Exit-rule sweep: does a stop-loss help?
A working trader's question: once a signal fires and you take the trade, when do you sell? Hold to a fixed horizon? Take any gain above X%? Cap the loss at -Y%? This page shows the answer for every (horizon, top-percentile) combination, derived from a brute-force sweep over every reasonable stop-loss rule on two years of v6 model picks (May 2024 to May 2026).
How to read the charts
Each cell shows the mean return when a stop-loss at the row's level (e.g. -5%) activates from the column's day onwards. The bar across the bottom of each chart is the baseline: no stop, just hold to the horizon. Cells are coloured on the same scale: yellow = better than baseline (rare), purple = worse. Win rates are printed under each mean.

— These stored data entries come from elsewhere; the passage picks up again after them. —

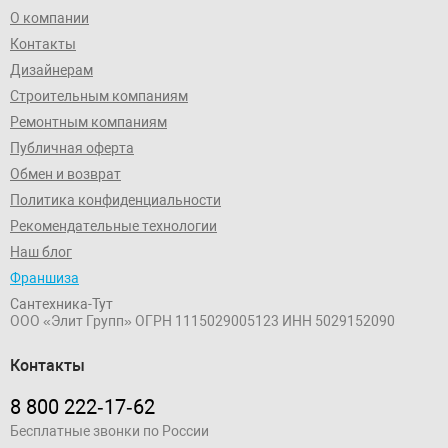
О компании
Контакты
Дизайнерам
Строительным компаниям
Ремонтным компаниям
Публичная оферта
Обмен и возврат
Политика конфиденциальности
Рекомендательные технологии
Наш блог
Франшиза
Сантехника-Тут
ООО «Элит Групп»
ОГРН 1115029005123
ИНН 5029152090
Контакты
8 800 222‑17‑62
Бесплатные звонки по России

Stops in the grid are "late" stops (activated after a breakpoint day). Earlier sweeps that also vary the early-period stops produced cleaner cells when restricted to the pure late-stop dimension, so that's what these charts show. The take-profit dimension was independent: it likewise didn't move the needle, so it's also collapsed out of these visualisations.
Pick a horizon
Caveats
Sample sizes shrink with horizon and percentile. The 30-day top 10% sweep covers 3,404 trades after dedup; the 120-day top 1% sweep is just 136. Treat small-n combos as illustrative.
The window straddles the model's training cutoff. Roughly the first year is in-sample, the second is out-of-sample. The "hold-to-horizon" finding is robust across both halves (see per-half stats in the per-combo CSV).
Transaction tax is off. These charts are pre-tax / pre-commission. The Belgian 0.35% tax shaves roughly 70bps off each combo's mean and 2pp off each win rate; the relative shape of the heatmap is unchanged.